This past Sunday my church continued it’s tradition of having a giving thanks service on the last Sunday of the year. Pastor Joseph sent out an email a day or two before prompting us to come prepared with what we wanted to share with the congregation. As I reflected I realized the thing I am most thankful for in 2013 is the breakthrough I had forgiving my dad. From the outside it might have appeared that my dad and I had a great relationship. My dad always hugs me, we go father-daughter dates, we tell inside jokes, but inside I held on to the times my dad hurt me. To be close to my dad meant the risk of reopening past wounds. In Spring 2013 I was home for a visit with my parents. What started out as a lovely day of kayaking ended in the reopening of my festering wound. Even though my dad had been calm and collected most of the day one little bout of frustration brought back thoughts of unforgiven arguments.

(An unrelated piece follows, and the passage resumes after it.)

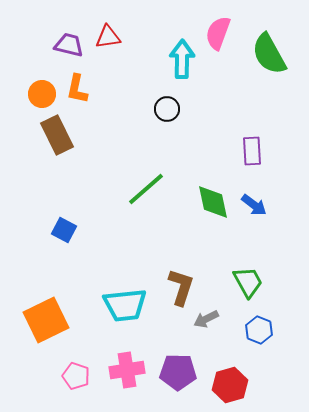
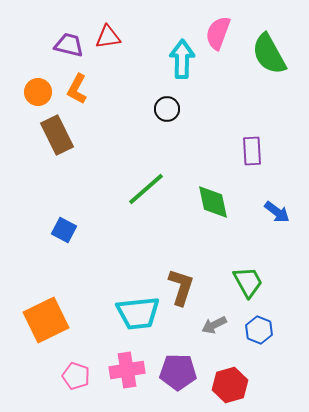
orange L-shape: rotated 16 degrees clockwise
orange circle: moved 4 px left, 2 px up
blue arrow: moved 23 px right, 7 px down
cyan trapezoid: moved 13 px right, 8 px down
gray arrow: moved 8 px right, 6 px down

I’ve heard people say, and probably uttered the very words myself, “Why should I forgive someone who doesn’t deserve it?” The very definition of forgiveness implies that the pardon is undeserved. Through the gentle guidance and counsel of my pastor’s wife Marlin I was able to recognize that much of my physical and emotional pain stemmed from the grudges I held against my dad. Not only was I holding him in bondage but myself. To break the chains of unforgiveness would grant us both freedom, but I could not gain freedom without also granting him freedom. It is like a prison guard shackled to a prisoner. In order for him to be free he must also set the prisoner free. What a predicament!
In my pain and struggle to forgive, in my moment of desperation on that spring day, I went in my parents’ guest room, opened my Bible, and prayed. I don’t remember exactly what I prayed, but when I came out I slowly ate my dinner in silence and let the Holy Spirit stir within me. Afterward I knocked on my dad’s bedroom door, “Can I come in?” I sat next to him on the bed and tried pouring out my heart in my own heartfelt words, but it didn’t seem to sink in to him how hard this conversation was for me. Finally I looked him in the eyes, I had no words to speak and yet my lips spoke, “Dad, you know the Bible front to back. You know the men of the Bible are remembered not for being perfect, but for being changed. I don’t want you to be remembered as a man who wouldn’t change.” I’ve never seen a tear come to my dad’s eye before that day except maybe one other occasion, but I like to think I saw a tear that evening. After our conversation I had to leave to make the trek back to the Bay Area. It hurt to leave it like that, but as I drove home I heard the song “Changed” by Rascal Flatts. I knew God had already begun His work in my dad’s heart, but just as importantly He had begun His work in my heart. Not only has my dad been changed, but we have both been set free.
Due to privacy I didn’t want to reveal what exactly I forgave my dad for, but I do want to clarify it was typical father-daughter stuff, nothing major. However I do want to stress that God wants us to forgive even the harshest of hurts.
My Aunt Wanda told me to watch the video clip below. She was very moved and inspired by this man’s ability to forgive. I hope you are too.
Is there someone deserving or, more importantly, undeserving who you need to forgive? Take a moment to ask the Holy Spirit to help you start. It’s the best New Year’s resolution. I guarantee it.